Police investigating Lord Janner went off the boil, child abuse inquiry told
A former senior legal adviser at the Crown Prosecution Service told an abuse inquiry that police investigating historical sexual abuse allegations against Lord Janner appeared reluctant to pursue the Labour peer.
Allegations against the former Leicestershire MP first emerged publicly in the trial of disgraced care home boss Frank Beck in 1991, although the Sir Richard Henriques report in 2016 found that failures by police and prosecutors meant three chances were missed to charge Lord Janner, in 1991, 2002 and 2007.

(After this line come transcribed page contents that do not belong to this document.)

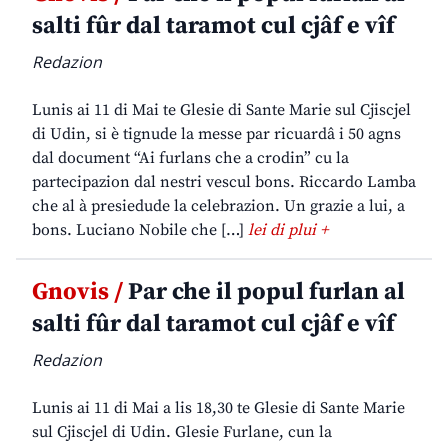
salti fûr dal taramot cul cjâf e vîf
Redazion
Lunis ai 11 di Mai te Glesie di Sante Marie sul Cjiscjel
di Udin, si è tignude la messe par ricuardâ i 50 agns
dal document “Ai furlans che a crodin” cu la
partecipazion dal nestri vescul bons. Riccardo Lamba
che al à presiedude la celebrazion. Un grazie a lui, a
bons. Luciano Nobile che […]
lei di plui +
Gnovis /
Par che il popul furlan al
salti fûr dal taramot cul cjâf e vîf
Redazion
Lunis ai 11 di Mai a lis 18,30 te Glesie di Sante Marie
sul Cjiscjel di Udin. Glesie Furlane, cun la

Lord Janner, who had Alzheimer’s, died in December 2015 while awaiting trial for 22 counts of child sexual abuse offences, relating to nine different boys, dating back half a century.
He denied the allegations.
A short summary of Friday’s IICSA hearing, which was held in private due to concerns the evidence would identify alleged victims, documented impressions from Mr Groundwell that the investigation into Lord Janner had fallen flat.
He said: “It was not what was said by the police, but what they didn’t say.”
He said he felt that “there was something holding them (police) back, that at that point they seemed to have gone off the boil”.
No detail was provided about when in time Mr Groundwell was referring to.
Earlier this week, a former detective described how Lord Janner was given “preferential treatment” due to his status, resulting in him not being arrested despite “plenty of evidence to do so”.
On Friday, barrister Peter Joyce QC, who prosecuted Beck nearly 30 years ago, said the fact that Lord Janner was an MP at the time and was well known locally would “not have made the slightest difference” to any advice he provided or to his approach towards the investigation.